Chapter 1 第一章「それぞれの日常」
「今から約400年程前、“フォー・ブラック・ゼロショック”、通称“F・B・Zショック”、と言うものがありました」
「・・・」
「突如として現れた白黒のブラックホールらしき物体から現れた4本の長い角らしき物体から放たれた赤い火の玉が、この惑星の何十倍もの大きさを誇っていた太陽を破壊しました」
「・・・」
「大地に降り注いだ太陽の一部は3度目の大戦で傷付いた大地に降り注ぎ、自然を焼き尽くしました」
「・・・」
「人類と世界が絶望と暗闇に染まる中、私達の遠い祖先は諦める事なく、国籍や人種、宗教等の枠を超え、互いに手を取り合い、約100年掛けて人工太陽の“ゾンネ・フェルシュング”を作り出し、それを納める人工太陽塔の“ゾンネ・フォルテ”を建設し、それを中心に国が建て直されました」
「・・・」
「それから300年経った現在、ゾンネ・フォルテの恩恵を受けた土地は息を吹き返し、嘗ての様な美しい自然を蘇らせ、歴史の書にしか記されてなかった街並みを再現するにまで至りました」
授業の終わりを知らせるチャイムが教室に鳴り響くと、教壇に立っていた教師は教材を閉じて児童達の方を向いた。
「さて、今日は此処までだよ」
「えええー〜」
「まだ続きが聴きたいヨォ〜」
「ハッハッハッ。

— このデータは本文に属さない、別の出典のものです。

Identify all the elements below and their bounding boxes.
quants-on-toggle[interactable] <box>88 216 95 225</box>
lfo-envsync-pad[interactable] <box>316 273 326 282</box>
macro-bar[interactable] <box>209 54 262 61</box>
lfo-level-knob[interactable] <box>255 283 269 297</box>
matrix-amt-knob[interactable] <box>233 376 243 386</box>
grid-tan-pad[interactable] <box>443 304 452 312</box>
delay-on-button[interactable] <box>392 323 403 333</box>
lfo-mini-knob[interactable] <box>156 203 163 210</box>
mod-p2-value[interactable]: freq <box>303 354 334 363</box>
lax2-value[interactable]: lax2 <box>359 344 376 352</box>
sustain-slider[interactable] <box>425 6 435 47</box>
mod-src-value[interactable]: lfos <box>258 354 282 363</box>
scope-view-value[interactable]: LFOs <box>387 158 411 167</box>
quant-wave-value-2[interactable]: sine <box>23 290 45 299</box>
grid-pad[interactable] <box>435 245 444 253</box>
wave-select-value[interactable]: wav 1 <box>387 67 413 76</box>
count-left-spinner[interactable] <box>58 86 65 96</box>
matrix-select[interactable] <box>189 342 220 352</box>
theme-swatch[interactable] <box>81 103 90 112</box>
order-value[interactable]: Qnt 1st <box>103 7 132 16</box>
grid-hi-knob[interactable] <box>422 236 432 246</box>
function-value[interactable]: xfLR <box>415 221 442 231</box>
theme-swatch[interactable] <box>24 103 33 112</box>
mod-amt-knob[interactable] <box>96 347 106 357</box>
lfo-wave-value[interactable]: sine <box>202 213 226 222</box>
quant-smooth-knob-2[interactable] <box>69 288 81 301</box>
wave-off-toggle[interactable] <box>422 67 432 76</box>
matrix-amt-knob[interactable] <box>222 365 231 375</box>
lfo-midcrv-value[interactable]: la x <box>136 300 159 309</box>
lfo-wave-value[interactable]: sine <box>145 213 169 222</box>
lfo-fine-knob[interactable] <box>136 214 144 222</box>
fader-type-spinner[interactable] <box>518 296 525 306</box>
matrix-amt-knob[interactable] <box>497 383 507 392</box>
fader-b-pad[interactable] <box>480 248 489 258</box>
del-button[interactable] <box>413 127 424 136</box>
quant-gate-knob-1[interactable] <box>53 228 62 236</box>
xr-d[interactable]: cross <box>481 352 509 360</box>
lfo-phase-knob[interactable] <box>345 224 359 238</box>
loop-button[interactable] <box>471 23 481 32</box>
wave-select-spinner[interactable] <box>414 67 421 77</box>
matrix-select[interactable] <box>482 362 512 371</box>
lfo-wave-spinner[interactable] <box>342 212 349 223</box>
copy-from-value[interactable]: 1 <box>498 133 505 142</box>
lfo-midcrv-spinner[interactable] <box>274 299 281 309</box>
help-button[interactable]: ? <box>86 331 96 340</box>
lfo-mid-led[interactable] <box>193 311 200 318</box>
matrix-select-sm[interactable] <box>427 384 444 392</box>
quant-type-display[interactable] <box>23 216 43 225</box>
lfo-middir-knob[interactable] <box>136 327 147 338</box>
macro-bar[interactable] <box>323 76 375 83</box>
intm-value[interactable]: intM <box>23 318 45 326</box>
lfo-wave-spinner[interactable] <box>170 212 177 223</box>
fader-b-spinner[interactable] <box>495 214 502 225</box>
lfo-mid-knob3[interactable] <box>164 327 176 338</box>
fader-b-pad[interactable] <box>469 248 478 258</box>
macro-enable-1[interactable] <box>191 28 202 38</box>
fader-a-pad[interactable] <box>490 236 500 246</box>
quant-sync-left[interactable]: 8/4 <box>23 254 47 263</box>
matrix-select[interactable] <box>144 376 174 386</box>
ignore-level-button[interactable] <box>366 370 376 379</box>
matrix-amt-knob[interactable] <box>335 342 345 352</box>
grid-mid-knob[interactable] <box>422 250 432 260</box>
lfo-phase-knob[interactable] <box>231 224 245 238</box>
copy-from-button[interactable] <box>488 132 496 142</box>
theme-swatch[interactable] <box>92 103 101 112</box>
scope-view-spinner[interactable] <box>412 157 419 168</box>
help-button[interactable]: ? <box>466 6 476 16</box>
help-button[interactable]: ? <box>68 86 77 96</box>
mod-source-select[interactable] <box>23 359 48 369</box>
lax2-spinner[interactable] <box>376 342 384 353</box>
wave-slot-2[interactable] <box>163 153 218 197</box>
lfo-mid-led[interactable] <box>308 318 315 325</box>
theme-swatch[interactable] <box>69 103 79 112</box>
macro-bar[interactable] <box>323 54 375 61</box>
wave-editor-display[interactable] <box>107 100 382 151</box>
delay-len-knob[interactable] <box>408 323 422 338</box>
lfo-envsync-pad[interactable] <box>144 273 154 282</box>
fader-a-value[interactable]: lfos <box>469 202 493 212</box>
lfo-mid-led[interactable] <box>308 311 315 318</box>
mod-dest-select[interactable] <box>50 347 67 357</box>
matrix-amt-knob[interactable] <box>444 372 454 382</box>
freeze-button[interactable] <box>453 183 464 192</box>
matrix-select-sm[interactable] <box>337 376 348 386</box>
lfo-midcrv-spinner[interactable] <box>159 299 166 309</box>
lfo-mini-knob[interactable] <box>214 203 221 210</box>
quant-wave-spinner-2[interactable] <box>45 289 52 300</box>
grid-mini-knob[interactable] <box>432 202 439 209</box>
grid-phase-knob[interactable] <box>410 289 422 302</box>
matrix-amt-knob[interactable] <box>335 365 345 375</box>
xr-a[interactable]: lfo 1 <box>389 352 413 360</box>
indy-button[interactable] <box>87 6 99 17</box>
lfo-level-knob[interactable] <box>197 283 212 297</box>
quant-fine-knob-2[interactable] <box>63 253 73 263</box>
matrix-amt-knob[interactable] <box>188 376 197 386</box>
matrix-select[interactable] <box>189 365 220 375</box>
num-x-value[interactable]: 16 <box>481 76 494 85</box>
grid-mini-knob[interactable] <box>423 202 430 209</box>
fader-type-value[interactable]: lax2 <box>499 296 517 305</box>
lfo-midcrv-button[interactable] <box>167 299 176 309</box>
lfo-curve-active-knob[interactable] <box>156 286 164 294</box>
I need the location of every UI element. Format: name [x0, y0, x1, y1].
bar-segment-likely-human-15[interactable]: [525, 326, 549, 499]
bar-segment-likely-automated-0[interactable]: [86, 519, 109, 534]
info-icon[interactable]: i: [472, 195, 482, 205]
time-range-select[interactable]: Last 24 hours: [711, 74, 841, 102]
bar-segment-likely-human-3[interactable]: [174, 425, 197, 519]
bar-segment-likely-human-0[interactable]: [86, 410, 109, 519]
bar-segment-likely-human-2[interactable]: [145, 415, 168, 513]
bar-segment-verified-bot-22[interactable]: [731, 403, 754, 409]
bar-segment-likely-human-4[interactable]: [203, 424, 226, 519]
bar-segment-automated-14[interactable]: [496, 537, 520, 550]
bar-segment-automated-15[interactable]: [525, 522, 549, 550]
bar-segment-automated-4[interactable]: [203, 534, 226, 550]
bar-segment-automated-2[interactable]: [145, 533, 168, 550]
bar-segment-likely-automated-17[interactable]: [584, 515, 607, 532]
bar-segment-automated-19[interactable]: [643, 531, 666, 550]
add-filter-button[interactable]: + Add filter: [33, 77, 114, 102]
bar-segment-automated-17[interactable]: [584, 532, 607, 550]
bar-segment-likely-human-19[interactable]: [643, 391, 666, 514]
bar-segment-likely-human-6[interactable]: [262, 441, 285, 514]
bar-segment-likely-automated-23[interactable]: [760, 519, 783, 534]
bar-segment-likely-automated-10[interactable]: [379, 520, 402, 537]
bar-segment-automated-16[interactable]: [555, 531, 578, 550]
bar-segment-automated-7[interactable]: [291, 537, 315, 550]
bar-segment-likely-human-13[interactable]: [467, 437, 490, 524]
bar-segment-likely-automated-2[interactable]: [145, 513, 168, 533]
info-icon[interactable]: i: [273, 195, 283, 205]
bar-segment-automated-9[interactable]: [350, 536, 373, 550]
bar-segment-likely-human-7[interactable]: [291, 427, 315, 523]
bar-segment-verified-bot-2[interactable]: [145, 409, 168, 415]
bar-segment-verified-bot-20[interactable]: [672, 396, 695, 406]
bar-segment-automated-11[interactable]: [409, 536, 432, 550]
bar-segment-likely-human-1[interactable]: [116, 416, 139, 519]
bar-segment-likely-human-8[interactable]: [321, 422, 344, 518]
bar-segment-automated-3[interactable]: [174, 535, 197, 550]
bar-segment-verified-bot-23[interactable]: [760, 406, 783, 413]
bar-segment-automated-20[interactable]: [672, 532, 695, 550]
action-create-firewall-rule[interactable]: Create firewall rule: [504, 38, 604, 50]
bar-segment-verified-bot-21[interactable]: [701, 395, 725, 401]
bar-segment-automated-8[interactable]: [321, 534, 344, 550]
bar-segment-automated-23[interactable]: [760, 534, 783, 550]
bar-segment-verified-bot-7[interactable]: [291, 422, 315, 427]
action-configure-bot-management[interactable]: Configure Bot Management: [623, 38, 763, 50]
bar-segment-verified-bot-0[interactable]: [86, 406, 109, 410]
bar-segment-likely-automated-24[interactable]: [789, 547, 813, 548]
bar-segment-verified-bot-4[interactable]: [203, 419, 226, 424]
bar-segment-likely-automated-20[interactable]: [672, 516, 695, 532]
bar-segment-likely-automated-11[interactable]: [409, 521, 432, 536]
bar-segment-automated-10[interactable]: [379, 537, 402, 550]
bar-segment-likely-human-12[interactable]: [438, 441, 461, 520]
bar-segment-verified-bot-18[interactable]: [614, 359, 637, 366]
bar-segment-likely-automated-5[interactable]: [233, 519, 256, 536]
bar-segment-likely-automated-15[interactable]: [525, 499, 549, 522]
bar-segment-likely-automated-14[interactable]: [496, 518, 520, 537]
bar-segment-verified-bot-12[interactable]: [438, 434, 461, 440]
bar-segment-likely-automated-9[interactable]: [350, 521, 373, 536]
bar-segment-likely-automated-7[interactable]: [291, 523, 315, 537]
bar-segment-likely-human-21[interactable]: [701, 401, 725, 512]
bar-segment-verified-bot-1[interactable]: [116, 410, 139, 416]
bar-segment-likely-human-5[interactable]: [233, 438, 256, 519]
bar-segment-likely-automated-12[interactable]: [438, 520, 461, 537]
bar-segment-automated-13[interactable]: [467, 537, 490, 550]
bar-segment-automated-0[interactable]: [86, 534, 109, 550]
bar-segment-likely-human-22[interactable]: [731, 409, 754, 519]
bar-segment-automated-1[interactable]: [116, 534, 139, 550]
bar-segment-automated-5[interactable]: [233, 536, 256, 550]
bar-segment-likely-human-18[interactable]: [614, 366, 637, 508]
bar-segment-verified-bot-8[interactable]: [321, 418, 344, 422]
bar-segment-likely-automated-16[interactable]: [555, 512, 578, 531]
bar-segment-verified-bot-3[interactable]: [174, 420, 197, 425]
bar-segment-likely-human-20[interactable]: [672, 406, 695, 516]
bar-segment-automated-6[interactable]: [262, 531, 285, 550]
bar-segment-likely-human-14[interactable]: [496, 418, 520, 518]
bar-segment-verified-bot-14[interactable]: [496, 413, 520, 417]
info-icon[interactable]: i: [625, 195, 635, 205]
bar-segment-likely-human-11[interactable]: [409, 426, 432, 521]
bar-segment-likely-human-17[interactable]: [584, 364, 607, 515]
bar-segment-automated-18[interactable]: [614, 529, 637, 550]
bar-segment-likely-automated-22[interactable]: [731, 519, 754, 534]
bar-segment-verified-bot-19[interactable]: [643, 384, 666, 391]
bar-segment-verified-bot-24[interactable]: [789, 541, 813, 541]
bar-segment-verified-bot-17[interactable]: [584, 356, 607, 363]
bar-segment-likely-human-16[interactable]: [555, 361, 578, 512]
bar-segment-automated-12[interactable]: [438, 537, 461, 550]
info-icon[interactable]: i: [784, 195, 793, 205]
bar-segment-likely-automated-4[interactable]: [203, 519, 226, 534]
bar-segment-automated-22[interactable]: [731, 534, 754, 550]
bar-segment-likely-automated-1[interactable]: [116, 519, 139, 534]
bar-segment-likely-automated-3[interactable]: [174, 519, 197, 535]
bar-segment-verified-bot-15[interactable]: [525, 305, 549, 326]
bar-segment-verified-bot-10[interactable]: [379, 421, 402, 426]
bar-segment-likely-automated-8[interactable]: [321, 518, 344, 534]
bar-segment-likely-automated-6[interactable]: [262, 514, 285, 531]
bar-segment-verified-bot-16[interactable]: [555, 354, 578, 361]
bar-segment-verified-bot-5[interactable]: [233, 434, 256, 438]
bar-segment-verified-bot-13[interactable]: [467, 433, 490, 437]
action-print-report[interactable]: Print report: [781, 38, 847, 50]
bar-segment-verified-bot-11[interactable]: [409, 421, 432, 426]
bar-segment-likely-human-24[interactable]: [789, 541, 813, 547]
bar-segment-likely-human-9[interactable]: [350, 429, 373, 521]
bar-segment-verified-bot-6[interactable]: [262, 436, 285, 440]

勉強熱心は良いがもう下校する時間だ。大丈夫、君達が学び続ける限り、歴史は逃げないよ」
「よーし。んじゃサッカーしようゼェ〜」
「俺野球が良い」
「ハッハッハッ。運動も大切だが、ちゃんと宿題もやるんだぞぉ〜。元気にまた明日会おう」
「はい!」
「起立ッ!」
日直の号令で全児童が立ち上がり、椅子を机の中に仕舞うと、号令で礼をしたのち、元気な声で、
「ありがとうございました。さようなら!」
「うん、気を付けて帰れよ」
こうして小学生達の“決まった日常”が終わり、其々違う“日常”を過ごすべく荷物を纏め、教室から出て行った。
※
真っ暗闇な大地。冷えた地面の上に立ちながら、口から白い息を吐き、“万能双眼鏡(外征隊向けカスタムモデル)”を覗き込みながら周りを偵察する1人の男は眉を僅かに挙げた。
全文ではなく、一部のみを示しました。